April 7, 20265 min read

Why state boundaries matter

AI products feel simple from the outside. A user asks a question, the system responds, and the conversation continues.

Under the hood, the product usually has several different kinds of state:

  • transient UI state for loading, tabs, drawers, and small interactions
  • persisted product state for chats, users, and usage data
  • authenticated session state for access and protected actions
  • billing or quota state for limits, upgrades, and webhook-triggered changes

When those boundaries are unclear, every new feature becomes harder to reason about.

What I optimize for

I prefer to keep each state category attached to the part of the system that owns it.

  • UI state stays close to the interface unless it needs to be shared globally.
  • Product state is shaped around durable records in the database.
  • Auth state is treated as infrastructure, not as scattered conditional logic.
  • Payment state is updated from explicit events instead of optimistic guesses.

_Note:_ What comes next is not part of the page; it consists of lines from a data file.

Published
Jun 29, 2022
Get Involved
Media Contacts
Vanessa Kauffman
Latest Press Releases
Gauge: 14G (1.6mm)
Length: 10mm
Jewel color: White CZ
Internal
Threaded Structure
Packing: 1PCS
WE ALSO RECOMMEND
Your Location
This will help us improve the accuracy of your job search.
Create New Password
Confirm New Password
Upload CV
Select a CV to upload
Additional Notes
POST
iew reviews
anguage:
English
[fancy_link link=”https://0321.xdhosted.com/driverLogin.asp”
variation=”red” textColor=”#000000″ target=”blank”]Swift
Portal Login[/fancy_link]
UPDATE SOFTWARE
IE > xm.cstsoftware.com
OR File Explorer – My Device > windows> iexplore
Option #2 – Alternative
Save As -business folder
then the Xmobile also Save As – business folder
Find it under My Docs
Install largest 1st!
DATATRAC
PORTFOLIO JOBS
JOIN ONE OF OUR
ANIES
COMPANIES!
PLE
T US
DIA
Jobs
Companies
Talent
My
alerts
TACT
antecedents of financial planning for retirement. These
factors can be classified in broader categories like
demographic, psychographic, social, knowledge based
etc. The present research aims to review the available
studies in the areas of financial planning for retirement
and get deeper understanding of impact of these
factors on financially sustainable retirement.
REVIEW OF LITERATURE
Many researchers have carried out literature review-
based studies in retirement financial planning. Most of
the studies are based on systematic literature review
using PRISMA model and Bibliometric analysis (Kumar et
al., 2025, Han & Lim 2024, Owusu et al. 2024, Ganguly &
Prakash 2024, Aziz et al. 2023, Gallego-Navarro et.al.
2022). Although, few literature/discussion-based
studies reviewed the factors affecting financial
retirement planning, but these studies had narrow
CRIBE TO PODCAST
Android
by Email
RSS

That creates a cleaner path from user action to backend write.

A simple mental model

When I build a product-style feature, I usually trace it through a sequence like this:

type Flow = {
  clientAction: string;
  apiRequest: string;
  databaseWrite: string;
  asyncUpdate?: string;
};

The point is not the type itself. The point is making the lifecycle visible before complexity spreads across the codebase.

Where this becomes valuable

This matters most in products that combine AI with account systems or payments. Those products often need:

  • authenticated access before a request can run
  • persisted history so the experience survives refreshes and follow-ups
  • usage tracking or payment checks before expensive actions
  • backend-driven updates after an external system confirms status

That is why I enjoy building them. They are good examples of full-stack work that requires both frontend clarity and backend discipline.